Constater que la crise des migrants a davantage fait que l’austérité pour précipiter l’agonie de l’Union européenne ne titille pas les essayistes classés à gauche que vous êtes ?

Coralie Delaume : Pourquoi ? Il y aurait des questions politiques classées à gauche comme l’économie, et d’autres classées à droite comme les migrations ? La crise migratoire est une crise majeure qui a joué un rôle de révélateur. Comme nous l’expliquons, elle a montré que le principe intangible de la libre circulation des personnes, l’une des « quatre libertés » garanties par le Marché unique, pose des problèmes auxquels l’Europe n’a pas forcément réfléchi, obnubilée justement par l’objectif de s’intégrer économiquement, et ne voyant dans la circulation sans entrave des hommes qu’une manière de faire circuler le facteur de production « travail ». De plus la crise des migrants a souligné avec une intensité inédite l’incapacité des pays européens à coopérer, alors qu’ils sont engagés depuis plusieurs décennies dans un processus d’intégration supranationale qui génère en lui-même de la divergence et fabrique de la compétition. Il faut dire que cette crise a eu la particularité de se déclencher brutalement et de toucher tous les pays en même temps, alors que les politiques d’austérité sont plus lentes à produire leurs effets, et les produisent de manière très différenciées selon les pays. Il ne faut pas minorer pour autant l’impact de l’austérité et la manière dont celle-ci a contribué à rendre le problème insoluble. Les deux principaux pays d’entrée des flux migratoires sont la Grèce et l’Italie. En somme, il s’agit d’un pays dont l’économie a été volontairement pulvérisée et d’un autre pays, l’Italie, dont la croissance n’a pas bougé d’un pouce depuis 2000, c’est à dire depuis la mise en place de l’euro. C’est à eux qu’on demande prioritairement de faire face. Et on s’attend à ce qu’ils y parviennent ?

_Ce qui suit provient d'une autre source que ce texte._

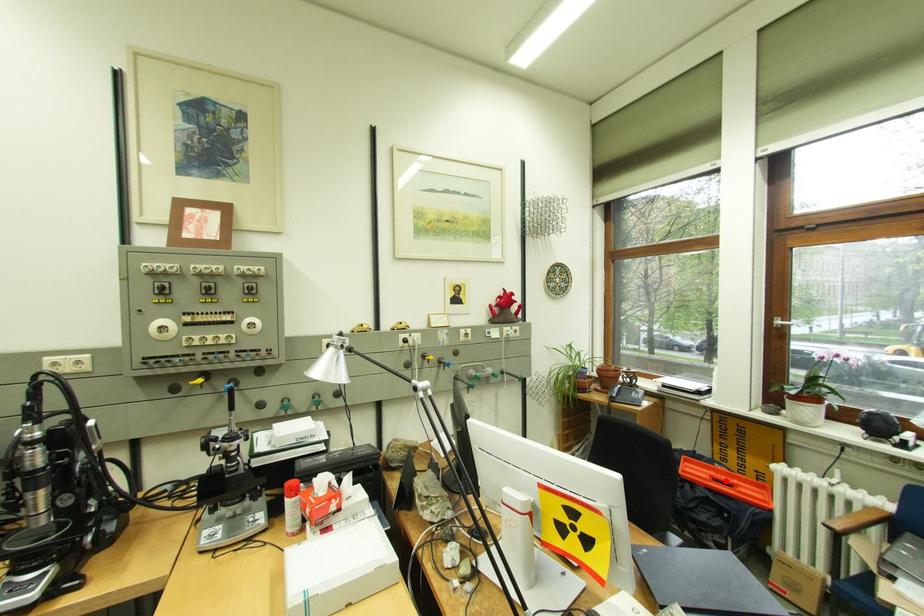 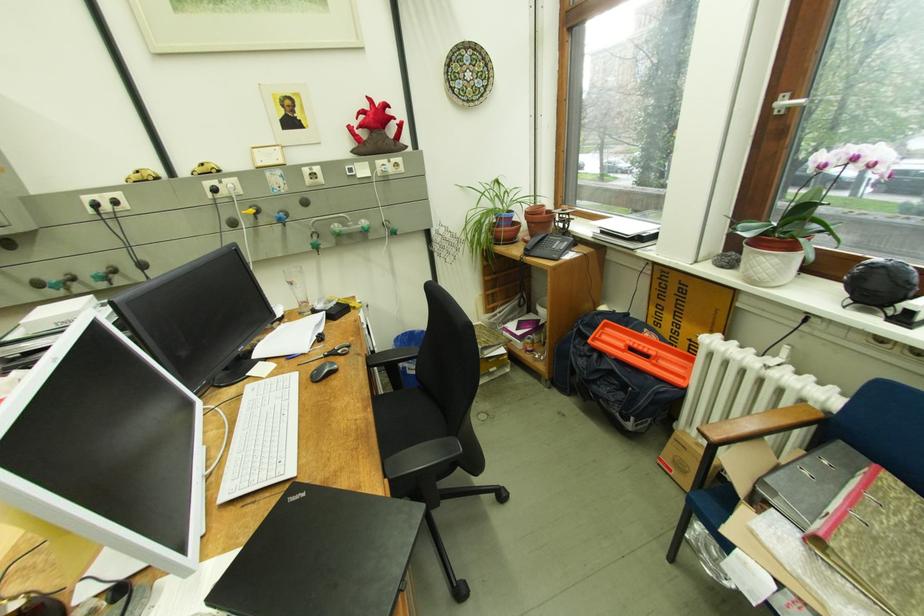 Find the pixel in the second image that matches the highlighted location in the first image.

Angela Merkel demeure encore très populaire dans son pays malgré la montée de l’AfD et de Pegida. Sa réélection probable n’est-elle pas porteuse du statut quo pour quelques années encore ?

Coralie Delaume : Difficile à dire. D’abord parce qu’il y a d’autres élections importantes en 2017 comme les législatives aux Pays-Bas et la présidentielle française. Dès 2018 se tiendront également les législatives italiennes (si elles n’ont pas lieu en anticipé d’ici-là). L’Allemagne se positionnera forcément par rapport à ce qui se passera dans son voisinage. D’ailleurs, elle peut tout à fait durcir encore ses positions… Sur le plan intérieur, il faut aussi savoir que le parti de la chancelière, la CDU, devra trouver des partenaires de coalition pour former un gouvernement. Or là comme ailleurs, le paysage politique se fragmente. Les alliances seront peut-être difficiles à nouer, la question européenne étant évidemment appelée à jouer un rôle important dans les marchandages entre formations.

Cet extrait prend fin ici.